Fix CI artifact download failures in sGPU/mGPU test jobs#602

Draft
VeeraRajasekhar wants to merge 5 commits into
devfrom
veergopu/upgrade_ci_to_rock
Draft

Fix CI artifact download failures in sGPU/mGPU test jobs#602
VeeraRajasekhar wants to merge 5 commits into
devfrom
veergopu/upgrade_ci_to_rock

Conversation

@VeeraRajasekhar
Copy link
Copy Markdown
Contributor

@VeeraRajasekhar VeeraRajasekhar commented May 29, 2026

Fixes intermittent CI failures in sGPU Tests (mi30x) and mGPU Torch (mi35x) jobs caused by partial artifact downloads on slow self-hosted runners.

Root Cause

All four build outputs were combined into a single te-rocm-wheels artifact (~743 MB). GitHub Actions upload-artifact@v4 stores files alphabetically in a zip, so the archive order was:

  1. transformer_engine-*.whl (~1 MB)
  2. transformer_engine_rocm7-*.whl (~700 MB)
  3. transformer_engine_rocm_jax-*.tar.gz (~20 MB)
  4. transformer_engine_rocm_torch-*.tar.gz (~20 MB)

On slower self-hosted runners, downloading the 743 MB archive took 5–9+ minutes. The download-artifact@v4 action reported success even when the download was truncated, because the whl files (items 1 and 2) were extracted first. The tar.gz sdist files (items 3 and 4), which appear after the 700 MB whl in the zip, were never extracted. This caused the "Install packages" step to fail silently with an empty TE_FW_PKG variable.

Fix

Split the single artifact into two:

  • te-rocm-wheels.whl files only (~700 MB)
  • te-rocm-sdists.tar.gz sdist files only (~40 MB)

The sdists are now downloaded in a separate, independent step.
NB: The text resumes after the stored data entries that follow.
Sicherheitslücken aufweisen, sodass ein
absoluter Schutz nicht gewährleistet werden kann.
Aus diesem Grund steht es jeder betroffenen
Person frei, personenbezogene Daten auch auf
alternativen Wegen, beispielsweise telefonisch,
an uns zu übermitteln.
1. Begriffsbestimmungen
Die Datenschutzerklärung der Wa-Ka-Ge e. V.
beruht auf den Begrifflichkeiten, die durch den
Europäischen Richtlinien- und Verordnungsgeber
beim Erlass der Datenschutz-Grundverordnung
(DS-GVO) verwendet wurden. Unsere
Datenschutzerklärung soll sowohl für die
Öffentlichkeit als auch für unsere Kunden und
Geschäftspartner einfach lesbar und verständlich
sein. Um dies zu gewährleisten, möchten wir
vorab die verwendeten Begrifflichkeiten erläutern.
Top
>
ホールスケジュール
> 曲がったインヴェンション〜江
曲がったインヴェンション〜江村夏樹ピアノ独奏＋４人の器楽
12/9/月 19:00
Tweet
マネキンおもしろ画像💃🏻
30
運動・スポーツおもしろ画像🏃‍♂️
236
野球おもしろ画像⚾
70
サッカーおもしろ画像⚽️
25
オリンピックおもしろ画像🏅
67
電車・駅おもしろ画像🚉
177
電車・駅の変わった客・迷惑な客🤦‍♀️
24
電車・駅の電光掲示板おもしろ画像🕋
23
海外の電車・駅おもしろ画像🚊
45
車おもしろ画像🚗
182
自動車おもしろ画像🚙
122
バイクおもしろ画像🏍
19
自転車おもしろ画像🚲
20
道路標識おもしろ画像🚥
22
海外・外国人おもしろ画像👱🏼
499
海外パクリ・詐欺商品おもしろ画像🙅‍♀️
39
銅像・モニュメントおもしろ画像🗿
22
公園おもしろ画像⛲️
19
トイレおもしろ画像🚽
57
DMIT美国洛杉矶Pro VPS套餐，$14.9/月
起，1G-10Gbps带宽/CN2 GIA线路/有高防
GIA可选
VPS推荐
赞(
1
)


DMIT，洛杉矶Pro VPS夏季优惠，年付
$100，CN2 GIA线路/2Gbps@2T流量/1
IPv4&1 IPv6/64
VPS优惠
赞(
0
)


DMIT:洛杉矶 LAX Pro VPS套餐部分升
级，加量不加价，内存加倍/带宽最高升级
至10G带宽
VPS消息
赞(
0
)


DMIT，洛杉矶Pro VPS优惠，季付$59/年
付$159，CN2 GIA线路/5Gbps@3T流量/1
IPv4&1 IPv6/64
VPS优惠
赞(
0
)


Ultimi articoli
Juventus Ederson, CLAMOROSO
Because the sdist artifact is small (~40 MB), it downloads quickly and completely on all runners regardless of network speed, preventing the partial-extraction failure.

Changes

  • .github/workflows/rocm-wheels-build.yml: Replaced the single upload-artifact step with two steps — one for .whl packages (te-rocm-wheels) and one for .tar.gz sdists (te-rocm-sdists).
  • .github/workflows/rocm-ci.yml: Added a Download sdist packages step in both sgpu_tests and mgpu_tests jobs to download the new te-rocm-sdists artifact alongside the existing wheel download.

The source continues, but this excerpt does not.